傲慢与偏见 Pride and Prejudice

分类: 图书,进口原版书,小说 Fiction ,
作者: Jane Austen 著
出 版 社: Oversea Publishing House
出版时间: 2002-12-1字数:版次: 1页数: 265印刷时间: 1997/09/01开本:印次: 1纸张: 胶版纸I S B N : 9781853260001包装: 平装编辑推荐
作者介绍:Jane Austen
Jane Austen, seventh of the eight children of Reverend George and Cassandra Leigh Austen, was born on December 16, 1775, in the small village of Steventon in Hampshire, England. Her childhood was happy: her home was full of books and many friends and her parents encouraged both their children's intellectual interests and their passion for producing and performing in amateur theatricals. Austen's closest relationship, one that would endure throughout her life, was with her beloved only sister, Cassandra.
From about the time she was twelve years old, Austen began writing spirited parodies of the popular Gothic and sentimental fiction of the day for the amusement of her family. Chock-full of stock characters, vapid and virtuous heroines, and improbable coincidences, these early works reveal in nascent form many of her literary gifts: particularly her ironic sensibility, wit, and gift for comedy. Attempts at more sustained, serious works began around 1794 with a novel in letters - a popular form at the time - called Lady Susan, and in the years immediately following with two more epistolary novels - one called Elinor and Marianne, the other First Impressions - that would evolve into Sense and Sensibility and Pride and Prejudice. Lady Susan, later revised and entitled Northanger Abbey, also was begun in that period.

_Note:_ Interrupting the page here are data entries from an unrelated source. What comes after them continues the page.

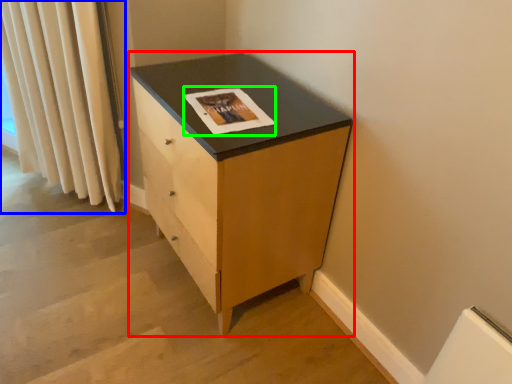 Question: Which object is positioned closest to chest of drawers (highlighted by a red box)? Select from curtain (highlighted by a blue box) and magazine (highlighted by a green box).

Choices:
 (A) curtain
 (B) magazine

Answer: (B) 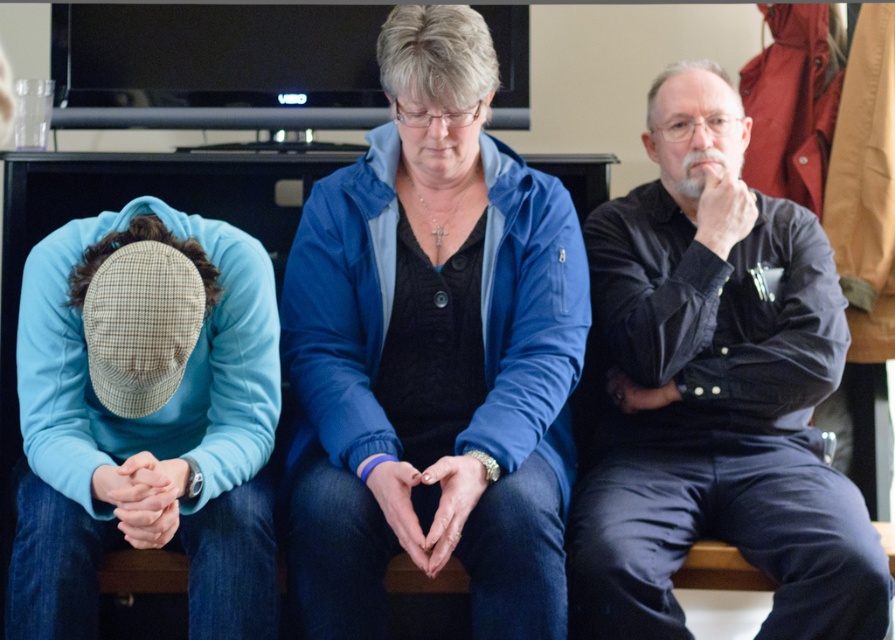 Who is taller, black denim shirt at right or light blue fleece at left?

black denim shirt at right

Which is more to the left, black denim shirt at right or light blue fleece at left?

light blue fleece at left is more to the left.

Is point (603, 522) less distant than point (154, 326)?

No.

This screenshot has width=895, height=640. Identify the location of black denim shirt at right. (714, 392).

Between point (450, 529) and point (678, 454), which one is positioned in front?

Point (450, 529)

Can you confirm if blue fabric jacket at center is taller than black denim shirt at right?

In fact, blue fabric jacket at center may be shorter than black denim shirt at right.

This screenshot has width=895, height=640. Describe the element at coordinates (433, 353) in the screenshot. I see `blue fabric jacket at center` at that location.

Where is `blue fabric jacket at center`? This screenshot has width=895, height=640. blue fabric jacket at center is located at coordinates (433, 353).

Identify the location of blue fabric jacket at center. (433, 353).

Between blue fabric jacket at center and light blue fleece at left, which one is positioned lower?

Positioned lower is light blue fleece at left.

Locate an element on the screen. The image size is (895, 640). blue fabric jacket at center is located at coordinates (433, 353). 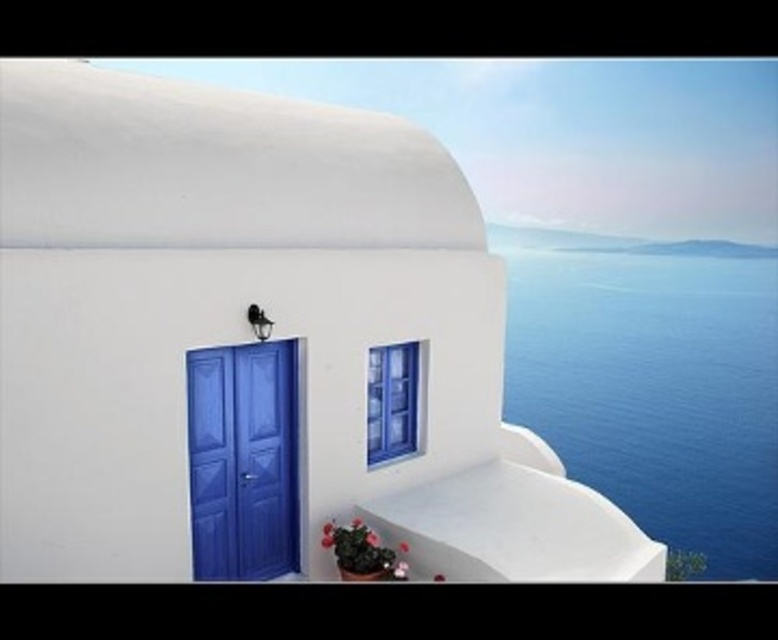 You are a painter who wants to paint both the matte blue door at lower left and the blue glass window at center. Since you need to know which requires more paint, can you tell me which is larger?

The matte blue door at lower left is bigger than the blue glass window at center, so it requires more paint.

You are an architect designing a new building inspired by this Mediterranean style. You need to ensure that the door and window dimensions align with the original design. Which object, the matte blue door at lower left or the blue glass window at center, should be taller in your design?

The matte blue door at lower left should be taller than the blue glass window at center in your design, as it has a greater height compared to the blue glass window at center according to the original scene. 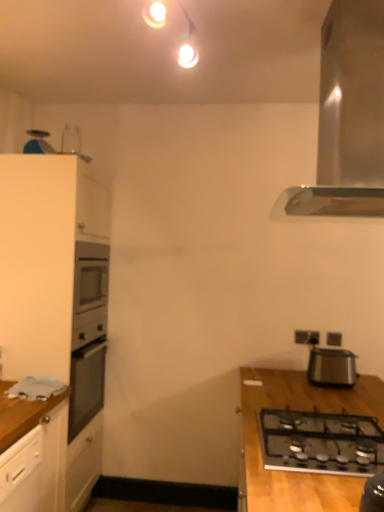 Question: From the image's perspective, is white matte cabinet at left located above or below black plastic toaster at right?

Choices:
 (A) above
 (B) below

Answer: (A)

Question: Is white matte cabinet at left to the left or to the right of black plastic toaster at right in the image?

Choices:
 (A) left
 (B) right

Answer: (A)

Question: Which of these objects is positioned farthest from the satin silver range hood at upper right?

Choices:
 (A) black plastic electric outlet at upper right, which is counted as the 2th electric outlet, starting from the left
 (B) white matte cabinet at left
 (C) white plastic electric outlet at upper right, marked as the 2th electric outlet in a right-to-left arrangement
 (D) black plastic toaster at right
 (E) wooden table at lower right

Answer: (B)

Question: Which object is the farthest from the white plastic electric outlet at upper right, placed as the 1th electric outlet when sorted from left to right?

Her revised version of Elinor and Marianne - Sense and Sensibility - was published, like all the work which appeared in print in her lifetime, anonymously, in 1811. Emma appeared in 1816 and was reviewed favorably by the most popular novelist of the day, Sir Walter Scott. Scott insightfully pointed out Emma's significance in representing the emergence of a new kind of novel, one concerned with the texture of ordinary life.
Though all her novels were concerned with courtship, love, and marriage, Austen never married. There is some evidence that she had several flirtations with eligible men in her early twenties, and speculation that in 1802 she agreed to marry the heir of a Hampshire family but then changed her mind. Austen rigorously guarded her privacy, and after her death, her family censored and destroyed many of her letters. Little is known of her personal experience or her favorite subjects. However, Austen's reputation as a "dowdy bluestocking," as literary critic Ronald Blythe points out, is far from accurate: "she loved balls, cards, wine, music, country walks, conversation, children, and bad as well as excellent novels."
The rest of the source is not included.